The social network’s shares rose more than 8.5% in premarket trading.

The solid financials came despite heavy investments in safety and security, making the results even more impressive, Morgan Stanley analyst Brian Nowak said. Though profit took a hit thanks to an anticipated fine of at least $3 billion from the Federal Trade Commission over privacy violations, the possible charge didn’t appear to derail long-term theses.

“What a start to 2019,” Nowak wrote in a note to clients. The strong result “speaks to the strength of its engagement, ad offering and ability to drive earnings power … even while aggressively investing to improve its platform.”

Digging into the numbers, Facebook sales, monthly active users and average revenue per user all topped estimates in the quarter. That was enough to draw an upgrade from UBS analyst Eric Sheridan, who changed his rating on Facebook shares to buy from neutral.

“We continue to see FB as a core large cap Internet holding for strong revenue growth at reasonable valuation multiples against 2-3 year growth,” he wrote. “Based on our analysis, medium-term growth opportunities (Instagram, Video & Messenger) are under-appreciated relative to peers.”

Facebook’s profit, revenue and user numbers hit record highs during the quarter. Facebook shares closed at $182.58 on Wednesday.

Here’s a wrap of all the major analyst opinions.

UBS (buy; $240 target)

“While 2019 remains a year of transition, FB mgmt has now produced multiple quarters with ahead of consensus revenue/EPS performance (we believe driven by user/engagement/revenue growth on Instagram). Instagram is now one of the Internet’s large scaled digital ad platforms that can sustain growth & operating leverage (even as the platform transitions to Stories/Shopping) for years to come. While concerns will persist about core Facebook maturation, regulatory headwinds and/or safeguarding the platform for a privacy first approach, we think the market now better understands many of those risks (as they dominate almost all of our investor conversations).”

Citi (buy; $212 target)

“FB reported strong 1Q19 results, with revenue slightly ahead of even the most bullish expectations and expense growth slowing more than most expected … All in, we see a combination of solid topline growth and improving expense trends to result in a 20% 3-yr revenue CAGR, stabilizing margins in 2020, and >$8 in GAAP EPS in 2020. With the equity currently valued at 24x our 20E GAAP EPS and with strong/improving fundamentals, we maintain our Buy rating.”

Morgan Stanley (buy; $210 target)

“What a start to 2019: FB’s strong start to 2019 – across the board 1Q revenue, free cash flow, EPS and active user beats – speaks to the strength of its engagement, ad offering and ability to drive earnings power…even while aggressively investing to improve its platform safety/security, product offerings, and monetization.
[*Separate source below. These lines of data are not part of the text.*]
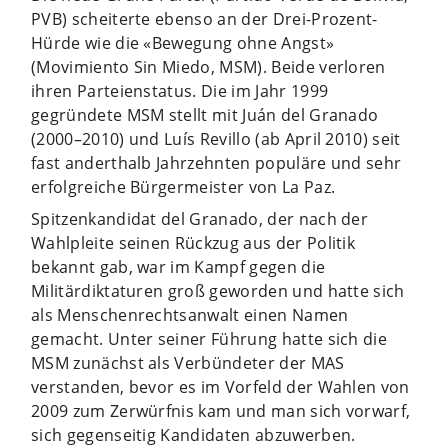
PVB) scheiterte ebenso an der Drei-Prozent-
Hürde wie die «Bewegung ohne Angst»
(Movimiento Sin Miedo, MSM). Beide verloren
ihren Parteienstatus. Die im Jahr 1999
gegründete MSM stellt mit Juán del Granado
(2000–2010) und Luís Revillo (ab April 2010) seit
fast anderthalb Jahrzehnten populäre und sehr
erfolgreiche Bürgermeister von La Paz.
Spitzenkandidat del Granado, der nach der
Wahlpleite seinen Rückzug aus der Politik
bekannt gab, war im Kampf gegen die
Militärdiktaturen groß geworden und hatte sich
als Menschenrechtsanwalt einen Namen
gemacht. Unter seiner Führung hatte sich die
MSM zunächst als Verbündeter der MAS
verstanden, bevor es im Vorfeld der Wahlen von
2009 zum Zerwürfnis kam und man sich vorwarf,
sich gegenseitig Kandidaten abzuwerben.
We were particularly impressed by the 32% free cash flow beat as strong top-line and more capex/opex discipline drove upside. Advertising upside was driven by broad strength across Instagram News Feed, Stories and core Facebook News Feed (where pricing continues to rise).”

J.P. Morgan (overweight; $245 target)

“We believe 1Q represents another qtr in which FB showed its ability to maintain strong engagement & also effectively manage revenue deceleration, which should give the Street increased confidence going forward. We continue to believe that FB can deliver 20’s% revenue growth in 2020 w/moderating expense growth, driving strong re-acceleration in earnings growth next year—we model ~17% growth ex-accrual.”

Goldman Sachs (buy; $228 target)

“Buy-rated Facebook reported 1Q19 revenue above expectations. Total ad revenue of $14.91bn came in above the Street, with FactSet consensus of $14.78bn. While management accrued $3bn in the quarter for an FTC settlement, if we exclude this one-time item, GAAP operating margins would have been 42% (vs. 22% reported) which easily surpassed the Street forecast of 35.9%. GAAP EPS including the accrual was $0.85, however if we exclude this non-tax deductible accrual GAAP EPS would have been $1.89 which compares to consensus of $1.62. Below the line items were a $0.03 headwind to EPS in the quarter.”

Bank of America Merrill Lynch (buy; $187 target)

“Results were quite strong, though call commentary that privacy would impact revenue growth in 2H’19 and that Facebook remains committed to investing in 2019 “and 2020″ may take away some of the trading momentum on potential for positive estimate revisions. Still with Facebook again beating its 1Q revenue outlook and lowering its expense guide, Street may see commentary as conservative. With revenue growth rates exceeding expectations (only a modest 2 points of q/q deceleration from shift to stories) we reiterate our Buy and remain optimistic on stories, messaging and video monetization, while expense growth is likely near a y/y peak.”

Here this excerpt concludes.